Did you know that not only are there entire books on fish, but there are entire books on single types of fish?
Much to my delight, my four year old sees the library as a treasure house of information. He’s not interested in the stories (although I push them every time), he just wants to head to the nonfiction section. Sometimes he has a topic in mind, but if not, we always end up looking at fish books.
This weekend, a book about sharks caught his eye, Sharks and Other Creatures of the Deep. As we read through it, I was really impressed at how much information they taught in a fun way. For example, they taught about ocean currents (and pollution) by talking about 29,000 rubber duckies that fell of a container ship in the Pacific and how they’ve been found from Hawaii to Greenland over time.

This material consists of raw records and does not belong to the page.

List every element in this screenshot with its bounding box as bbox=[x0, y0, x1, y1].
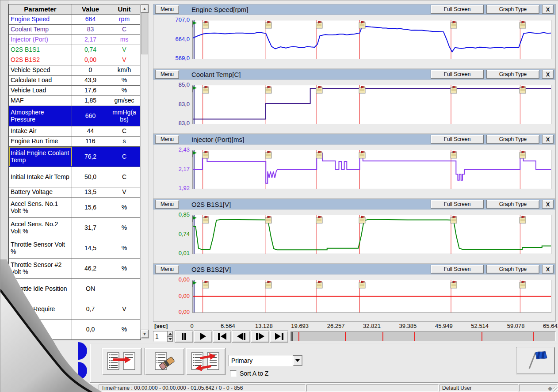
bookmark-flag-icon[interactable] bbox=[449, 216, 458, 224]
graph-type-button[interactable]: Graph Type bbox=[486, 135, 539, 144]
bookmark-flag-icon[interactable] bbox=[264, 216, 273, 224]
bookmark-flag-icon[interactable] bbox=[358, 21, 367, 29]
full-screen-button[interactable]: Full Screen bbox=[431, 135, 484, 144]
frame-step-input[interactable]: 1 bbox=[153, 331, 167, 342]
clear-parameters-button[interactable] bbox=[145, 348, 184, 375]
graph-type-button[interactable]: Graph Type bbox=[486, 265, 539, 274]
bookmark-flag-icon[interactable] bbox=[358, 86, 367, 94]
parameter-set-select[interactable]: Primary bbox=[229, 355, 303, 366]
bookmark-flag-icon[interactable] bbox=[315, 216, 324, 224]
menu-button[interactable]: Menu bbox=[155, 135, 179, 144]
table-row[interactable]: Engine Run Time116s bbox=[9, 137, 140, 147]
menu-button[interactable]: Menu bbox=[155, 70, 179, 79]
table-row[interactable]: Battery Voltage13,5V bbox=[9, 187, 140, 198]
table-row[interactable]: Injector (Port)2,17ms bbox=[9, 35, 140, 45]
table-row[interactable]: Coolant Temp83C bbox=[9, 25, 140, 35]
bookmark-flag-icon[interactable] bbox=[315, 151, 324, 159]
bookmark-flag-icon[interactable] bbox=[264, 151, 273, 159]
copy-parameters-button[interactable] bbox=[102, 348, 141, 375]
menu-button[interactable]: Menu bbox=[155, 200, 179, 209]
close-graph-button[interactable]: X bbox=[542, 200, 554, 209]
table-row[interactable]: MAF1,85gm/sec bbox=[9, 96, 140, 106]
graph-type-button[interactable]: Graph Type bbox=[486, 5, 539, 14]
plot-area[interactable] bbox=[192, 280, 551, 313]
table-row[interactable]: Atmosphere Pressure660mmHg(abs) bbox=[9, 106, 140, 126]
table-row[interactable]: Intake Air44C bbox=[9, 126, 140, 137]
bookmark-flag-icon[interactable] bbox=[358, 151, 367, 159]
bookmark-flag-icon[interactable] bbox=[315, 21, 324, 29]
table-row[interactable]: Accel Sens. No.2 Volt %31,7% bbox=[9, 218, 140, 238]
table-row[interactable]: Throttle Sensor Volt %14,5% bbox=[9, 238, 140, 259]
close-graph-button[interactable]: X bbox=[542, 70, 554, 79]
table-row[interactable]: Vehicle Speed0km/h bbox=[9, 65, 140, 76]
scroll-up-icon[interactable]: ▲ bbox=[141, 4, 149, 13]
table-row[interactable]: Initial Engine Coolant Temp76,2C bbox=[9, 147, 140, 167]
plot-area[interactable] bbox=[192, 150, 551, 189]
spin-up-icon[interactable] bbox=[167, 331, 173, 336]
bookmark-flag-icon[interactable] bbox=[201, 21, 210, 29]
full-screen-button[interactable]: Full Screen bbox=[431, 5, 484, 14]
table-row[interactable]: 0,0% bbox=[9, 320, 140, 340]
table-row[interactable]: O2S B1S10,74V bbox=[9, 45, 140, 55]
timeline-thumb[interactable] bbox=[291, 332, 293, 341]
bookmark-flag-icon[interactable] bbox=[358, 281, 367, 289]
close-graph-button[interactable]: X bbox=[542, 5, 554, 14]
step-back-button[interactable] bbox=[232, 331, 250, 343]
swap-parameters-button[interactable] bbox=[186, 348, 225, 375]
menu-button[interactable]: Menu bbox=[155, 5, 179, 14]
bookmark-flag-icon[interactable] bbox=[518, 21, 527, 29]
bookmark-flag-icon[interactable] bbox=[449, 281, 458, 289]
bookmark-flag-icon[interactable] bbox=[201, 86, 210, 94]
bookmark-flag-icon[interactable] bbox=[518, 216, 527, 224]
table-row[interactable]: Vehicle Load17,6% bbox=[9, 86, 140, 96]
close-graph-button[interactable]: X bbox=[542, 265, 554, 274]
bookmark-flag-icon[interactable] bbox=[201, 281, 210, 289]
column-header-unit[interactable]: Unit bbox=[109, 4, 139, 14]
bookmark-flag-icon[interactable] bbox=[449, 151, 458, 159]
scroll-down-icon[interactable]: ▼ bbox=[141, 330, 149, 338]
pause-button[interactable] bbox=[175, 331, 193, 343]
resize-grip-icon[interactable] bbox=[553, 387, 558, 392]
bookmark-flag-icon[interactable] bbox=[264, 21, 273, 29]
table-row[interactable]: Accel Sens. No.1 Volt %15,6% bbox=[9, 198, 140, 218]
bookmark-flag-icon[interactable] bbox=[358, 216, 367, 224]
bookmark-flag-icon[interactable] bbox=[449, 86, 458, 94]
scrollbar-thumb[interactable] bbox=[141, 13, 148, 54]
finish-flag-button[interactable] bbox=[516, 347, 555, 374]
bookmark-flag-icon[interactable] bbox=[518, 86, 527, 94]
bookmark-flag-icon[interactable] bbox=[518, 281, 527, 289]
bookmark-flag-icon[interactable] bbox=[449, 21, 458, 29]
bookmark-flag-icon[interactable] bbox=[264, 281, 273, 289]
bookmark-flag-icon[interactable] bbox=[518, 151, 527, 159]
menu-button[interactable]: Menu bbox=[155, 265, 179, 274]
last-frame-button[interactable] bbox=[270, 331, 288, 343]
column-header-parameter[interactable]: Parameter bbox=[9, 4, 72, 14]
table-row[interactable]: Initial Intake Air Temp50,0C bbox=[9, 167, 140, 187]
full-screen-button[interactable]: Full Screen bbox=[431, 200, 484, 209]
bookmark-flag-icon[interactable] bbox=[201, 151, 210, 159]
plot-area[interactable] bbox=[192, 85, 551, 124]
full-screen-button[interactable]: Full Screen bbox=[431, 265, 484, 274]
table-scrollbar[interactable]: ▲ ▼ bbox=[140, 4, 149, 339]
table-row[interactable]: Throttle Idle PositionON bbox=[9, 279, 140, 299]
column-header-value[interactable]: Value bbox=[72, 4, 109, 14]
full-screen-button[interactable]: Full Screen bbox=[431, 70, 484, 79]
table-row[interactable]: Calculate Load43,9% bbox=[9, 76, 140, 86]
table-row[interactable]: Engine Speed664rpm bbox=[9, 15, 140, 25]
bookmark-flag-icon[interactable] bbox=[315, 281, 324, 289]
graph-type-button[interactable]: Graph Type bbox=[486, 70, 539, 79]
plot-area[interactable] bbox=[192, 215, 551, 254]
bookmark-flag-icon[interactable] bbox=[264, 86, 273, 94]
graph-type-button[interactable]: Graph Type bbox=[486, 200, 539, 209]
table-row[interactable]: Throttle Require0,7V bbox=[9, 299, 140, 320]
first-frame-button[interactable] bbox=[213, 331, 231, 343]
step-forward-button[interactable] bbox=[251, 331, 269, 343]
bookmark-flag-icon[interactable] bbox=[315, 86, 324, 94]
table-row[interactable]: O2S B1S20,00V bbox=[9, 55, 140, 65]
chevron-down-icon[interactable] bbox=[293, 355, 302, 366]
timeline-scrubber[interactable] bbox=[290, 331, 556, 341]
play-button[interactable] bbox=[194, 331, 212, 343]
table-row[interactable]: Throttle Sensor #2 Volt %46,2% bbox=[9, 259, 140, 279]
bookmark-flag-icon[interactable] bbox=[201, 216, 210, 224]
plot-area[interactable] bbox=[192, 20, 551, 59]
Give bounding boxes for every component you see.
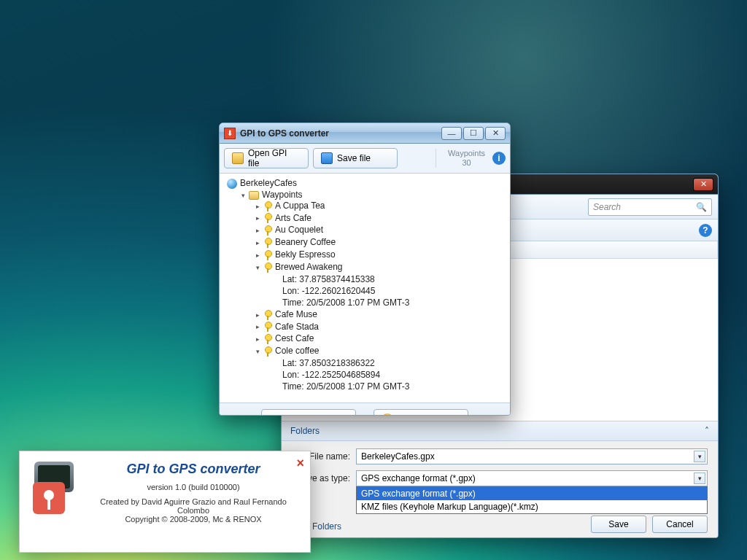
pin-icon: [263, 225, 272, 236]
save-file-button[interactable]: Save file: [313, 148, 398, 168]
filename-history-dropdown[interactable]: ▾: [694, 451, 705, 462]
info-button[interactable]: i: [492, 152, 506, 165]
about-app-icon: [31, 462, 78, 508]
register-button[interactable]: Register: [374, 409, 468, 416]
expand-icon[interactable]: ▾: [256, 264, 263, 271]
maximize-button[interactable]: ☐: [463, 127, 484, 140]
converter-titlebar[interactable]: ⬇ GPI to GPS converter — ☐ ✕: [220, 123, 510, 144]
pin-icon: [263, 310, 272, 320]
waypoint-item[interactable]: ▸A Cuppa Tea: [255, 200, 507, 212]
collapse-icon[interactable]: ▾: [241, 192, 249, 199]
folders-label: Folders: [290, 426, 320, 436]
savetype-select[interactable]: GPS exchange format (*.gpx) ▾: [356, 470, 708, 486]
waypoint-detail: Lon: -122.26021620445: [268, 285, 507, 297]
savetype-option-kmz[interactable]: KMZ files (Keyhole Markup Language)(*.km…: [357, 500, 707, 513]
cancel-button[interactable]: Cancel: [652, 516, 708, 533]
pin-icon: [263, 322, 272, 332]
help-button[interactable]: ?: [699, 224, 712, 237]
pin-icon: [263, 238, 272, 248]
waypoints-counter: Waypoints 30: [436, 149, 488, 168]
minimize-button[interactable]: —: [441, 127, 462, 140]
close-button[interactable]: ×: [296, 456, 304, 471]
expand-icon[interactable]: ▸: [256, 214, 263, 222]
savetype-dropdown-list[interactable]: GPS exchange format (*.gpx) KMZ files (K…: [356, 486, 708, 514]
expand-icon[interactable]: ▸: [256, 227, 263, 234]
waypoint-item[interactable]: ▸Bekly Espresso: [255, 249, 507, 261]
tree-root[interactable]: BerkeleyCafes ▾Waypoints ▸A Cuppa Tea▸Ar…: [225, 177, 507, 394]
filename-input[interactable]: BerkeleyCafes.gpx ▾: [356, 448, 708, 464]
waypoint-item[interactable]: ▸Cafe Stada: [255, 321, 507, 333]
globe-icon: [227, 179, 237, 189]
waypoint-item[interactable]: ▾Brewed Awakeng: [255, 261, 507, 273]
about-created-by: Created by David Aguirre Grazio and Raul…: [88, 497, 298, 515]
toolbar: Open GPI file Save file Waypoints 30 i: [220, 144, 510, 174]
expand-icon[interactable]: ▸: [256, 311, 263, 319]
expand-icon[interactable]: ▾: [256, 348, 263, 355]
waypoint-item[interactable]: ▸Arts Cafe: [255, 212, 507, 225]
expand-icon[interactable]: ▸: [256, 323, 263, 330]
tree-folder[interactable]: ▾Waypoints ▸A Cuppa Tea▸Arts Cafe▸Au Coq…: [240, 189, 507, 393]
waypoint-tree[interactable]: BerkeleyCafes ▾Waypoints ▸A Cuppa Tea▸Ar…: [220, 174, 510, 402]
waypoint-detail: Time: 20/5/2008 1:07 PM GMT-3: [268, 381, 507, 392]
waypoint-detail: Lat: 37.8758374415338: [268, 273, 507, 285]
expand-icon[interactable]: ▸: [256, 239, 263, 246]
waypoint-item[interactable]: ▸Cest Cafe: [255, 332, 507, 345]
about-dialog: × GPI to GPS converter version 1.0 (buil…: [19, 451, 311, 553]
waypoint-item[interactable]: ▸Au Coquelet: [255, 224, 507, 236]
pin-icon: [263, 262, 272, 273]
waypoint-detail: Lat: 37.8503218386322: [268, 357, 507, 369]
pin-icon: [263, 250, 272, 260]
search-placeholder: Search: [593, 202, 621, 212]
register-icon: [382, 413, 393, 416]
expand-icon[interactable]: ▸: [256, 252, 263, 259]
folders-panel-header[interactable]: Folders ˄: [282, 421, 718, 441]
buy-now-button[interactable]: PayPal Buy now: [261, 409, 356, 416]
bottom-toolbar: PayPal Buy now Register: [220, 402, 510, 416]
pin-icon: [263, 334, 272, 344]
expand-icon[interactable]: ▸: [256, 335, 263, 343]
close-button[interactable]: ✕: [485, 127, 506, 140]
pin-icon: [263, 201, 272, 211]
pin-icon: [263, 346, 272, 357]
save-form: File name: BerkeleyCafes.gpx ▾ Save as t…: [282, 441, 718, 538]
app-icon: ⬇: [224, 128, 236, 139]
savetype-dropdown-button[interactable]: ▾: [694, 472, 705, 484]
waypoint-item[interactable]: ▾Cole coffee: [255, 345, 507, 357]
about-copyright: Copyright © 2008-2009, Mc & RENOX: [88, 515, 298, 524]
converter-window: ⬇ GPI to GPS converter — ☐ ✕ Open GPI fi…: [219, 122, 511, 416]
folder-icon: [249, 191, 259, 200]
paypal-icon: PayPal: [269, 414, 295, 416]
about-title: GPI to GPS converter: [88, 462, 298, 477]
savetype-option-gpx[interactable]: GPS exchange format (*.gpx): [357, 487, 707, 500]
search-input[interactable]: Search 🔍: [588, 198, 712, 216]
waypoint-detail: Time: 20/5/2008 1:07 PM GMT-3: [268, 297, 507, 308]
expand-icon[interactable]: ▸: [256, 203, 263, 210]
window-title: GPI to GPS converter: [240, 128, 329, 139]
waypoint-item[interactable]: ▸Beanery Coffee: [255, 236, 507, 249]
search-icon: 🔍: [696, 202, 707, 212]
close-button[interactable]: ✕: [693, 178, 713, 191]
waypoint-item[interactable]: ▸Cafe Muse: [255, 308, 507, 321]
open-icon: [232, 152, 244, 164]
save-button[interactable]: Save: [591, 516, 646, 533]
save-icon: [321, 152, 333, 164]
pin-icon: [263, 213, 272, 223]
open-gpi-button[interactable]: Open GPI file: [224, 148, 309, 168]
waypoint-detail: Lon: -122.252504685894: [268, 369, 507, 381]
about-version: version 1.0 (build 010000): [88, 483, 298, 491]
chevron-up-icon: ˄: [705, 426, 709, 436]
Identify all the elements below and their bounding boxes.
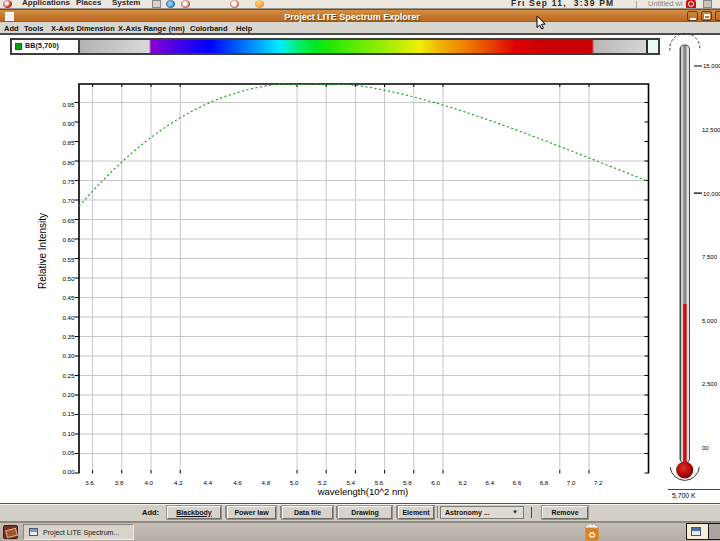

I think the best part of the book is the layout. It varies from page to page but really keeps little guys interested when they might not be able to follow whole pages of prose. (And even though I’d said I wasn’t going to read it right then, I found myself peering over his shoulder pointing things out.) And it’s not just about sharks … that was just the teaser.
(Last week the topic he was interested in was space, and with the librarians’ help, I managed to get my hands on a book I read over 25 years ago, The First Travel Guide to the Moon. That was fun.)
Congratulations on finding a good library for you kids. I think this will teach you and your child some lessons that are not in the books themselves.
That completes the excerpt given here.